Un médecin n'est pas forcément contraint de respecter les "directives anticipées", par lesquelles un patient exprime sa volonté ou non d'être maintenu en vie, a estimé jeudi le Conseil constitutionnel, jugeant valide la législation en vigueur.

La loi, qui prévoit que le médecin puisse passer outre ces directives si elles sont "inappropriées" à la situation du patient, est conforme à la "sauvegarde de la dignité de la personne" comme à sa "liberté personnelle", estime le Conseil dans sa décision.

Cette décision intervient au moment où les débats sur la fin de vie reviennent dans le champ public. Le président Emmanuel Macron envisage un changement de législation, mais en renvoie la responsabilité à une convention citoyenne qui doit se réunir à partir de décembre.

Le Conseil constitutionnel avait été saisi par la famille d'un patient, plongé dans le coma depuis mai après un accident et dont les médecins jugent la situation désespérée.

L'équipe médicale souhaite arrêter les soins - nutrition et respiration artificielles -, mais cette décision va contre les intentions manifestées par le patient dans ses "directives anticipées".

Celles-ci, qui consistent en un document préalablement écrit et signé par le patient, sont censées témoigner de sa volonté au cas où il ne serait plus en mesure d'exprimer un choix.

Mais la loi prévoit que l'équipe médicale, après une procédure collégiale, puisse passer outre si elles apparaissent "non conformes à la situation médicale" du patient. C'est sur la validité de cette loi que devait trancher le Conseil.
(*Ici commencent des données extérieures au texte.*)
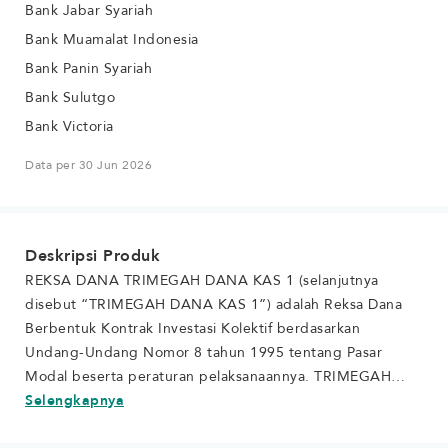
Bank Jabar Syariah
Bank Muamalat Indonesia
Bank Panin Syariah
Bank Sulutgo
Bank Victoria
Data per 30 Jun 2026
Deskripsi Produk
REKSA DANA TRIMEGAH DANA KAS 1 (selanjutnya
disebut “TRIMEGAH DANA KAS 1”) adalah Reksa Dana
Berbentuk Kontrak Investasi Kolektif berdasarkan
Undang-Undang Nomor 8 tahun 1995 tentang Pasar
Modal beserta peraturan pelaksanaannya. TRIMEGAH
DANA KAS 1 bertujuan untuk memenuhi kebutuhan
Selengkapnya
likuiditas tunai dalam waktu singkat dengan potensi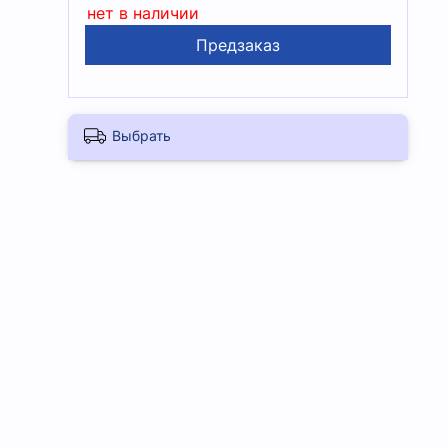
нет в наличии
Предзаказ
Выбрать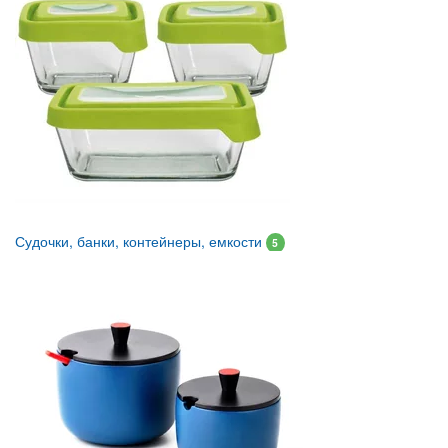
Судочки, банки, контейнеры, емкости
5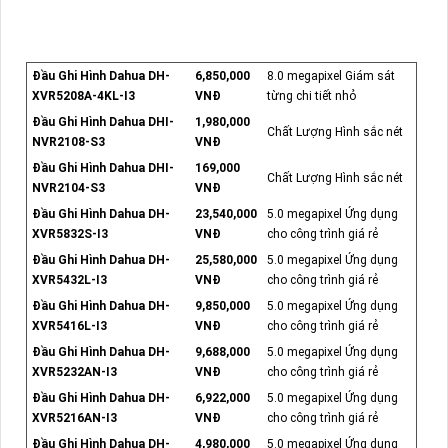
Đầu Ghi Hình Dahua DH-
6,850,000
8.0 megapixel Giám sát
XVR5208A-4KL-I3
VNĐ
từng chi tiết nhỏ
Đầu Ghi Hình Dahua DHI-
1,980,000
Chất Lượng Hình sắc nét
NVR2108-S3
VNĐ
Đầu Ghi Hình Dahua DHI-
169,000
Chất Lượng Hình sắc nét
NVR2104-S3
VNĐ
Đầu Ghi Hình Dahua DH-
23,540,000
5.0 megapixel Ứng dụng
XVR5832S-I3
VNĐ
cho công trình giá rẻ
Đầu Ghi Hình Dahua DH-
25,580,000
5.0 megapixel Ứng dụng
XVR5432L-I3
VNĐ
cho công trình giá rẻ
Đầu Ghi Hình Dahua DH-
9,850,000
5.0 megapixel Ứng dụng
XVR5416L-I3
VNĐ
cho công trình giá rẻ
Đầu Ghi Hình Dahua DH-
9,688,000
5.0 megapixel Ứng dụng
XVR5232AN-I3
VNĐ
cho công trình giá rẻ
Đầu Ghi Hình Dahua DH-
6,922,000
5.0 megapixel Ứng dụng
XVR5216AN-I3
VNĐ
cho công trình giá rẻ
Đầu Ghi Hình Dahua DH-
4,980,000
5.0 megapixel Ứng dụng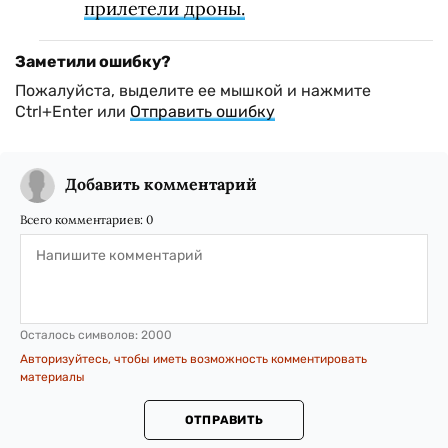
прилетели дроны.
Заметили ошибку?
Пожалуйста, выделите ее мышкой и нажмите
Ctrl+Enter или
Отправить ошибку
Добавить комментарий
Всего комментариев:
0
Осталось символов:
2000
Авторизуйтесь, чтобы иметь возможность комментировать
материалы
ОТПРАВИТЬ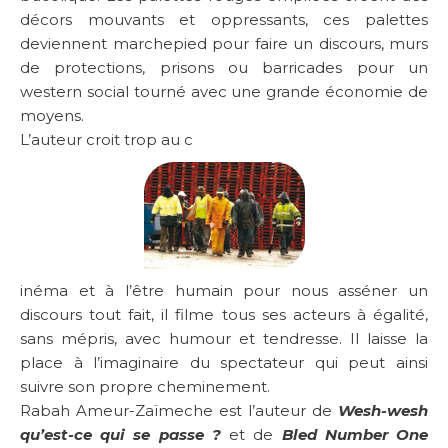
décors mouvants et oppressants, ces palettes
deviennent marchepied pour faire un discours, murs
de protections, prisons ou barricades pour un
western social tourné avec une grande économie de
moyens.
L’auteur croit trop au c
inéma et à l’être humain pour nous asséner un
discours tout fait, il filme tous ses acteurs à égalité,
sans mépris, avec humour et tendresse. Il laisse la
place à l’imaginaire du spectateur qui peut ainsi
suivre son propre cheminement.
Rabah Ameur-Zaïmeche est l’auteur de
Wesh-wesh
qu’est-ce qui se passe ?
et de
Bled Number O
ne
Celui-ci a estimé que le législateur avait été dans son rôle en prévoyant une telle porte de sortie aux médecins, notamment car le patient ne peut être totalement en mesure d'apprécier sa situation de manière anticipée.

La loi vise ainsi à "assurer la sauvegarde de la dignité des personnes en fin de vie", estime le Conseil constitutionnel, sans aller jusqu'à directement évoquer la notion d'acharnement thérapeutique.

Il juge par ailleurs que la loi est suffisamment claire en évoquant le cas de directives "manifestement inappropriées" à la situation médicale du patient, alors que les défenseurs de la famille estimaient ces termes trop flous.

"Ces dispositions ne sont ni imprécises ni ambiguës", estime le Conseil.